* MATERIAL FOR THE TASK *
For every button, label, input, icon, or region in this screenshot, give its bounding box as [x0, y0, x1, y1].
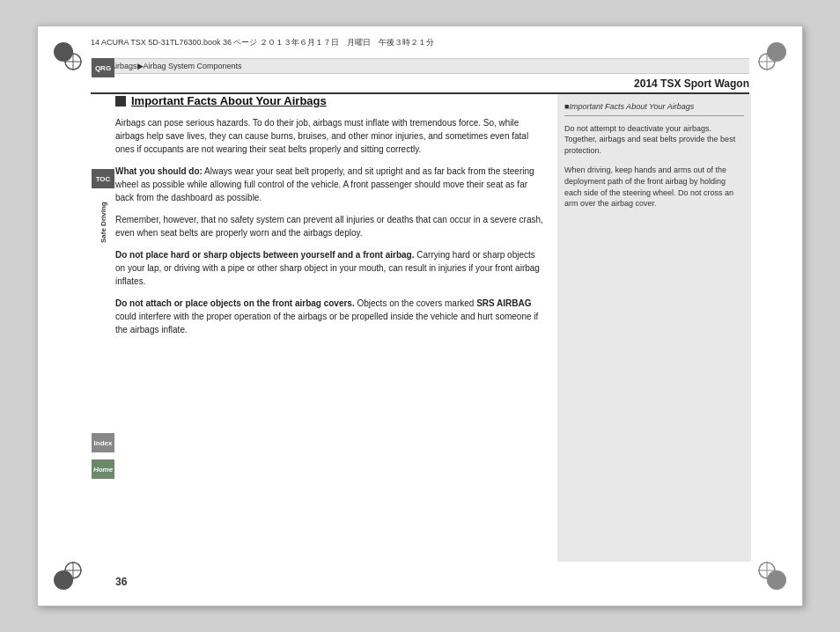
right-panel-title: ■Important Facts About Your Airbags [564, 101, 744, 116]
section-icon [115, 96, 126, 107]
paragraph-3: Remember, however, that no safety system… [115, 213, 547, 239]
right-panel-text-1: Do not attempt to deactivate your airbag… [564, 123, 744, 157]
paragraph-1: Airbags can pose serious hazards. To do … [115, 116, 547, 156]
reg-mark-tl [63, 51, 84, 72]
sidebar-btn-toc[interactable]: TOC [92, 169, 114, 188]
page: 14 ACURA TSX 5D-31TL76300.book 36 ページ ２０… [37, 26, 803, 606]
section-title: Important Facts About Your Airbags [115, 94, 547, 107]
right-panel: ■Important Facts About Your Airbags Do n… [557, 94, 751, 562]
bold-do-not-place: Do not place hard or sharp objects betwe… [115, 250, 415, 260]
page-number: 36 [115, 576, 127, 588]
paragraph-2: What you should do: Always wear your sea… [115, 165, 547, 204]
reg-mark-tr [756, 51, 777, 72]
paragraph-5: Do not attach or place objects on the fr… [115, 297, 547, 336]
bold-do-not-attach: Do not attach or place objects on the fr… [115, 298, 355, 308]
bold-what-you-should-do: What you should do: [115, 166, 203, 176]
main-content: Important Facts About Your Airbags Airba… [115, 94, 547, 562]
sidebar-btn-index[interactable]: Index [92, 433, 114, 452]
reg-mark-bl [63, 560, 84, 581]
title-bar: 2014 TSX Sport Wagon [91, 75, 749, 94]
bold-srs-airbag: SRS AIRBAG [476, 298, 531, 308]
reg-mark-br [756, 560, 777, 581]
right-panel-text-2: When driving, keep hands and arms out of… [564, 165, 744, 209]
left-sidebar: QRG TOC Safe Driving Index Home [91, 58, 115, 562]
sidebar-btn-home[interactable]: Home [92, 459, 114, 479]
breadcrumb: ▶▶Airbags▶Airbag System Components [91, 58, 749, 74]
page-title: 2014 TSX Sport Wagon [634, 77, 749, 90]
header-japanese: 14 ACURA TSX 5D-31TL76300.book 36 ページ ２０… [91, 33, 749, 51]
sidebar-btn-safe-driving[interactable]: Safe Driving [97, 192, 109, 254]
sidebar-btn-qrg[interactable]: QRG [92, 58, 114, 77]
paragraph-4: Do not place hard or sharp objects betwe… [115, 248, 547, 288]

* WHAT THE TASK REQUIRES *
Word for word, print every record, and leave out any picture.

* ANSWER SECTION *
For every button, label, input, icon, or region in this screenshot, give its bounding box as [x0, y0, x1, y1].
right-panel-title: ■Important Facts About Your Airbags [564, 101, 744, 116]
section-icon [115, 96, 126, 107]
paragraph-3: Remember, however, that no safety system… [115, 213, 547, 239]
right-panel-text-1: Do not attempt to deactivate your airbag… [564, 123, 744, 157]
paragraph-1: Airbags can pose serious hazards. To do … [115, 116, 547, 156]
reg-mark-tl [63, 51, 84, 72]
sidebar-btn-toc[interactable]: TOC [92, 169, 114, 188]
page: 14 ACURA TSX 5D-31TL76300.book 36 ページ ２０… [37, 26, 803, 606]
section-title: Important Facts About Your Airbags [115, 94, 547, 107]
right-panel: ■Important Facts About Your Airbags Do n… [557, 94, 751, 562]
bold-do-not-place: Do not place hard or sharp objects betwe… [115, 250, 415, 260]
page-number: 36 [115, 576, 127, 588]
paragraph-2: What you should do: Always wear your sea… [115, 165, 547, 204]
reg-mark-tr [756, 51, 777, 72]
paragraph-5: Do not attach or place objects on the fr… [115, 297, 547, 336]
bold-do-not-attach: Do not attach or place objects on the fr… [115, 298, 355, 308]
bold-what-you-should-do: What you should do: [115, 166, 203, 176]
main-content: Important Facts About Your Airbags Airba… [115, 94, 547, 562]
sidebar-btn-index[interactable]: Index [92, 433, 114, 452]
reg-mark-bl [63, 560, 84, 581]
title-bar: 2014 TSX Sport Wagon [91, 75, 749, 94]
bold-srs-airbag: SRS AIRBAG [476, 298, 531, 308]
reg-mark-br [756, 560, 777, 581]
right-panel-text-2: When driving, keep hands and arms out of… [564, 165, 744, 209]
left-sidebar: QRG TOC Safe Driving Index Home [91, 58, 115, 562]
sidebar-btn-home[interactable]: Home [92, 459, 114, 479]
breadcrumb: ▶▶Airbags▶Airbag System Components [91, 58, 749, 74]
page-title: 2014 TSX Sport Wagon [634, 77, 749, 90]
header-japanese: 14 ACURA TSX 5D-31TL76300.book 36 ページ ２０… [91, 33, 749, 51]
sidebar-btn-safe-driving[interactable]: Safe Driving [97, 192, 109, 254]
sidebar-btn-qrg[interactable]: QRG [92, 58, 114, 77]
paragraph-4: Do not place hard or sharp objects betwe… [115, 248, 547, 288]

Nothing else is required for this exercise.